Seattle City Councilmember Tim Burgess has announced he’ll run against incumbent Mayor Mike McGinn in the fall 2013 election. And state Sen. Ed Murray just launched an “exploratory committee,” all but guaranteeing he’ll join the race for Seattle’s mayor after the next legislation session.

Others waiting in the wings include former King County Executive Ron Sims, Port Commissioner Bill Bryant, City Councilmember Bruce Harrell, former Bellevue and Bremerton mayor Cary Bozeman and — of greatest interest to us — former City Councilmember Peter Steinbrueck.

Why Steinbrueck? He’s the only candidate on the horizon likely to actively embrace progressive and neighborhood values and speak out against the current downtown and pro-developer bias that so dominates City Hall.

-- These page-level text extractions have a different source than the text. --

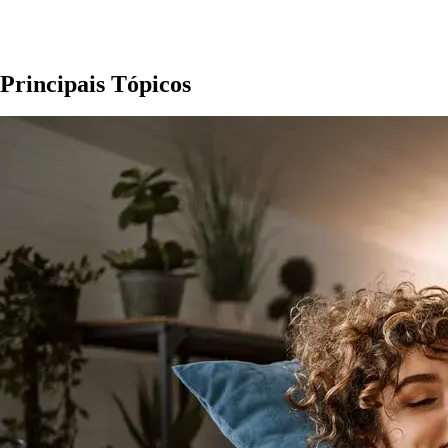
Principais Tópicos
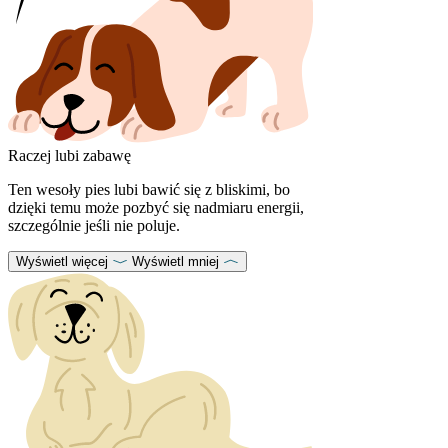
Raczej lubi zabawę
Ten wesoły pies lubi bawić się z bliskimi, bo
dzięki temu może pozbyć się nadmiaru energii,
szczególnie jeśli nie poluje.
Wyświetl więcej
Wyświetl mniej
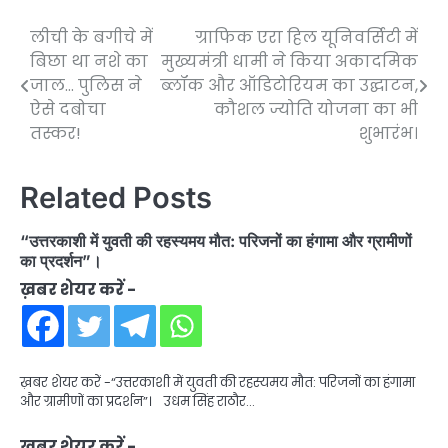
लीची के बगीचे में
ग्राफिक एरा हिल यूनिवर्सिटी में
Post
बिछा था नशे का
मुख्यमंत्री धामी ने किया अकादमिक
navigation
जाल… पुलिस ने
ब्लॉक और ऑडिटोरियम का उद्घाटन,
ऐसे दबोचा
कौशल ज्योति योजना का भी
तस्कर!
शुभारंभ।
Related Posts
“उत्तरकाशी में युवती की रहस्यमय मौत: परिजनों का हंगामा और ग्रामीणों
का प्रदर्शन”।
ख़बर शेयर करें -
ख़बर शेयर करें -“उत्तरकाशी में युवती की रहस्यमय मौत: परिजनों का हंगामा
और ग्रामीणों का प्रदर्शन”। उधम सिंह राठौर…
ख़बर शेयर करें -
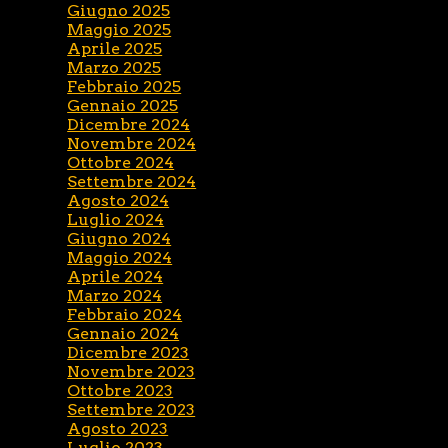
Giugno 2025
Maggio 2025
Aprile 2025
Marzo 2025
Febbraio 2025
Gennaio 2025
Dicembre 2024
Novembre 2024
Ottobre 2024
Settembre 2024
Agosto 2024
Luglio 2024
Giugno 2024
Maggio 2024
Aprile 2024
Marzo 2024
Febbraio 2024
Gennaio 2024
Dicembre 2023
Novembre 2023
Ottobre 2023
Settembre 2023
Agosto 2023
Luglio 2023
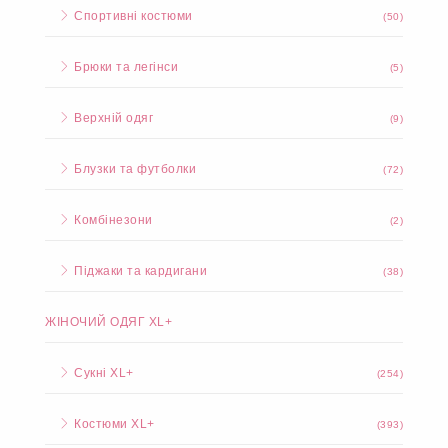
Спортивні костюми
(50)
Брюки та легінси
(5)
Верхній одяг
(9)
Блузки та футболки
(72)
Комбінезони
(2)
Піджаки та кардигани
(38)
ЖІНОЧИЙ ОДЯГ XL+
Сукні XL+
(254)
Костюми XL+
(393)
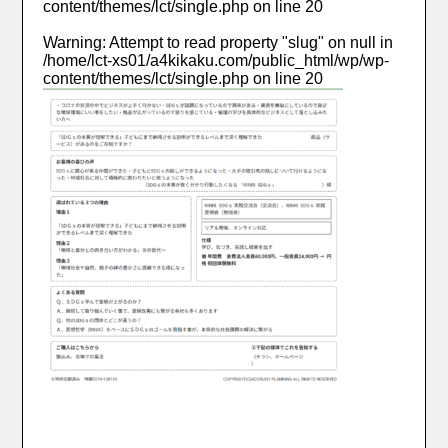
content/themes/lct/single.php
on line
20
Warning
: Attempt to read property "slug" on null in
/home/lct-xs01/a4kikaku.com/public_html/wp/wp-
content/themes/lct/single.php
on line
20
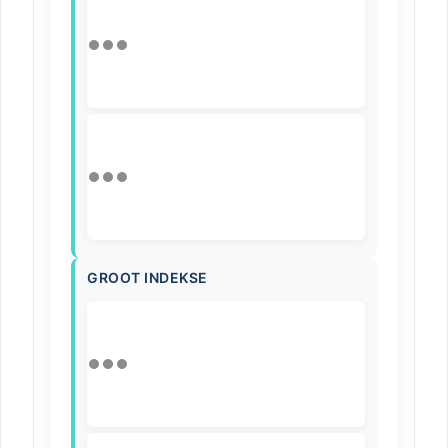
GROOT INDEKSE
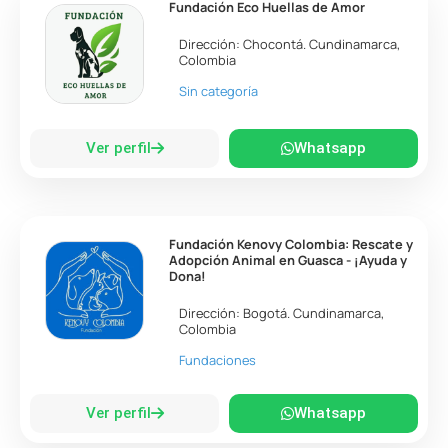
Fundación Eco Huellas de Amor
Dirección:
Chocontá
.
Cundinamarca
,
Colombia
Sin categoría
Ver perfil
Whatsapp
Fundación Kenovy Colombia: Rescate y
Adopción Animal en Guasca - ¡Ayuda y
Dona!
Dirección:
Bogotá
.
Cundinamarca
,
Colombia
Fundaciones
Ver perfil
Whatsapp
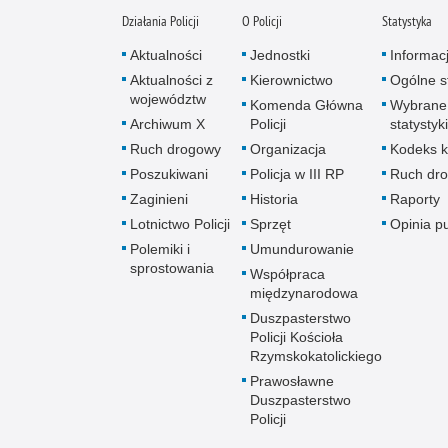
Działania Policji
O Policji
Statystyka
Aktualności
Jednostki
Informac
Aktualności z
Kierownictwo
Ogólne st
województw
Komenda Główna
Wybrane
Archiwum X
Policji
statystyki
Ruch drogowy
Organizacja
Kodeks k
Poszukiwani
Policja w III RP
Ruch dr
Zaginieni
Historia
Raporty
Lotnictwo Policji
Sprzęt
Opinia p
Polemiki i
Umundurowanie
sprostowania
Współpraca
międzynarodowa
Duszpasterstwo
Policji Kościoła
Rzymskokatolickiego
Prawosławne
Duszpasterstwo
Policji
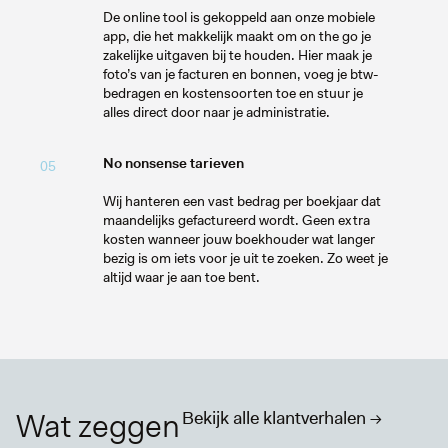
De online tool is gekoppeld aan onze mobiele
app, die het makkelijk maakt om on the go je
zakelijke uitgaven bij te houden. Hier maak je
foto’s van je facturen en bonnen, voeg je btw-
bedragen en kostensoorten toe en stuur je
alles direct door naar je administratie.
No nonsense tarieven
05
Wij hanteren een vast bedrag per boekjaar dat
maandelijks gefactureerd wordt. Geen extra
kosten wanneer jouw boekhouder wat langer
bezig is om iets voor je uit te zoeken. Zo weet je
altijd waar je aan toe bent.
Wat zeggen
Bekijk alle klantverhalen ->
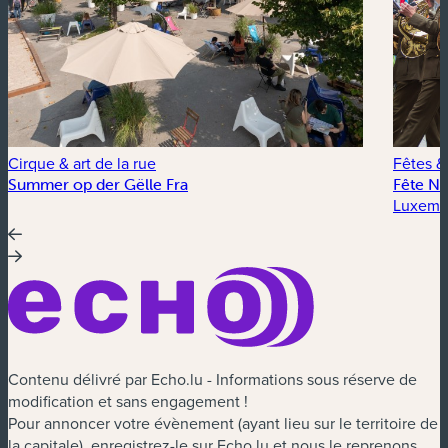
Cirque & art de la rue
Fêtes &
Summer op der Gëlle Fra
Fête Na
Luxembo
Contenu délivré par Echo.lu - Informations sous réserve de
modification et sans engagement !
Pour annoncer votre évènement (ayant lieu sur le territoire de
la capitale), enregistrez-le sur Echo.lu et nous le reprenons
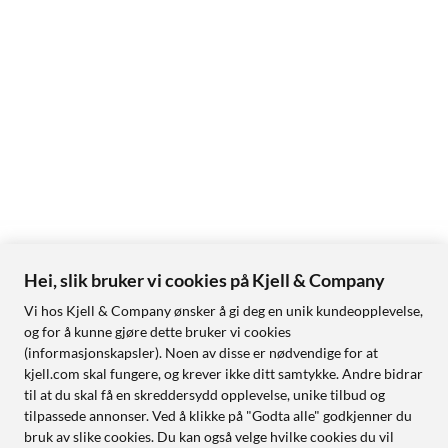
Hei, slik bruker vi cookies på Kjell & Company
Vi hos Kjell & Company ønsker å gi deg en unik kundeopplevelse,
og for å kunne gjøre dette bruker vi cookies
(informasjonskapsler). Noen av disse er nødvendige for at
kjell.com skal fungere, og krever ikke ditt samtykke. Andre bidrar
til at du skal få en skreddersydd opplevelse, unike tilbud og
tilpassede annonser. Ved å klikke på "Godta alle" godkjenner du
bruk av slike cookies. Du kan også velge hvilke cookies du vil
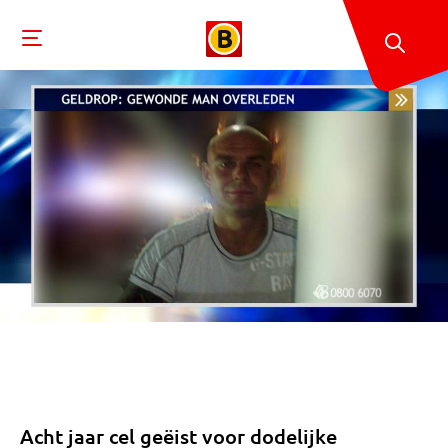
Acht jaar cel geëist voor dodelijke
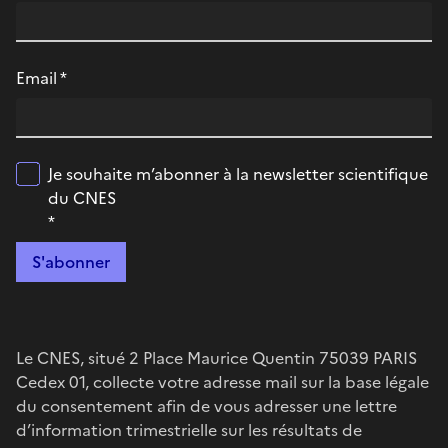
Email
*
Je souhaite m’abonner à la newsletter scientifique
du CNES
*
Le CNES, situé 2 Place Maurice Quentin 75039 PARIS
Cedex 01, collecte votre adresse mail sur la base légale
du consentement afin de vous adresser une lettre
d’information trimestrielle sur les résultats de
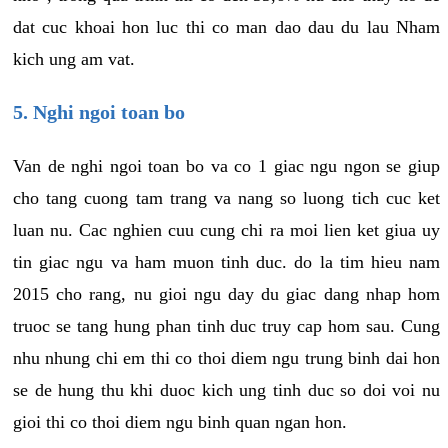
dat cuc khoai hon luc thi co man dao dau du lau Nham
kich ung am vat.
5. Nghi ngoi toan bo
Van de nghi ngoi toan bo va co 1 giac ngu ngon se giup
cho tang cuong tam trang va nang so luong tich cuc ket
luan nu. Cac nghien cuu cung chi ra moi lien ket giua uy
tin giac ngu va ham muon tinh duc. do la tim hieu nam
2015 cho rang, nu gioi ngu day du giac dang nhap hom
truoc se tang hung phan tinh duc truy cap hom sau. Cung
nhu nhung chi em thi co thoi diem ngu trung binh dai hon
se de hung thu khi duoc kich ung tinh duc so doi voi nu
gioi thi co thoi diem ngu binh quan ngan hon.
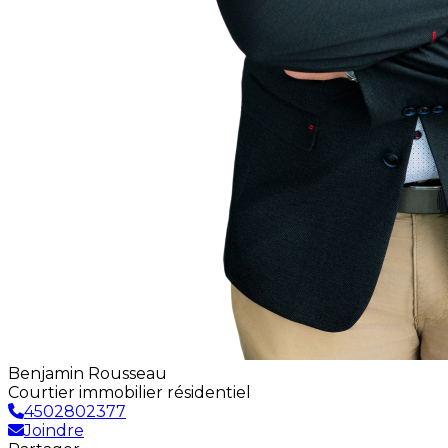
Benjamin Rousseau
Courtier immobilier résidentiel
4502802377
Joindre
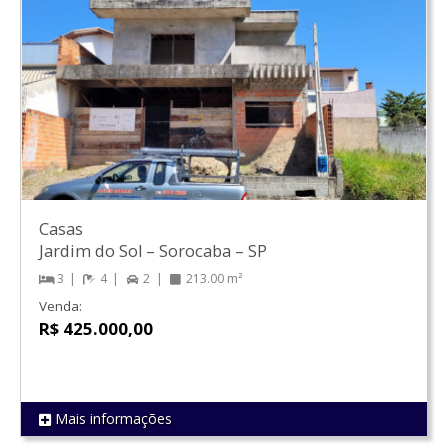
Casas
Jardim do Sol
–
Sorocaba
–
SP
3
4
2
213.00 m²
Venda:
R$ 425.000,00
Mais informações
REF 1296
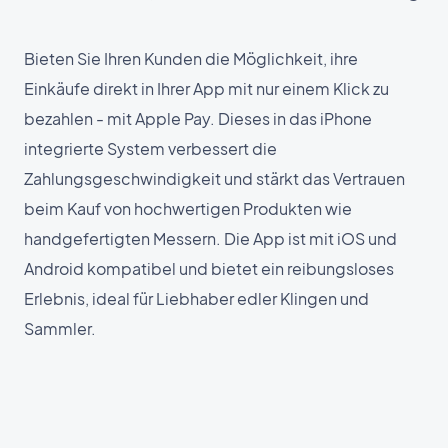
Bieten Sie Ihren Kunden die Möglichkeit, ihre
Einkäufe direkt in Ihrer App mit nur einem Klick zu
bezahlen - mit Apple Pay. Dieses in das iPhone
integrierte System verbessert die
Zahlungsgeschwindigkeit und stärkt das Vertrauen
beim Kauf von hochwertigen Produkten wie
handgefertigten Messern. Die App ist mit iOS und
Android kompatibel und bietet ein reibungsloses
Erlebnis, ideal für Liebhaber edler Klingen und
Sammler.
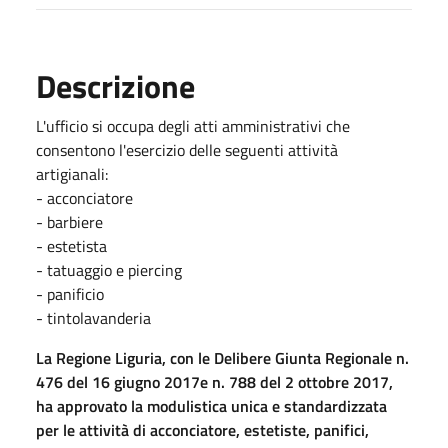
Descrizione
L'ufficio si occupa degli atti amministrativi che
consentono l'esercizio delle seguenti attività
artigianali:
- acconciatore
- barbiere
- estetista
- tatuaggio e piercing
- panificio
- tintolavanderia
La Regione Liguria, con le Delibere Giunta Regionale n.
476 del 16 giugno 2017e n. 788 del 2 ottobre 2017,
ha approvato la modulistica unica e standardizzata
per le attività di acconciatore, estetiste, panifici,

Here’s why we think his chances are very good, provided he doesn’t hesitate to accept the mantle of “outsider” willing to rock the proverbial boat.

A true progressive
Steinbrueck, who served on the council from 1997 to 2007, was an integral part of a true progressive wing on the council along, with Judy Nicastro and Nick Licata. Occasionally, the three of them could corral two other council members and beat back pro-developer legislation and even secure new laws responsive to our neighborhoods.

While Licata remains on the council, he’s increasingly unwilling to do to more than eke out marginal improvements to otherwise-bad legislation. Who knows? Steinbrueck as mayor might recharge his batteries.

A Steinbrueck mayoral bid is guaranteed significant support right out of the gate precisely because there’s no one else among those considering a run who’s demonstrated willingness to effectively represent progressive and grassroots constituencies and challenge the status quo.

As a former councilmember and son of Victor (credited with saving Pike Place Market), the Steinbrueck name still carries a lot of weight — at least among older voters, the ones most likely to vote in an early August primary.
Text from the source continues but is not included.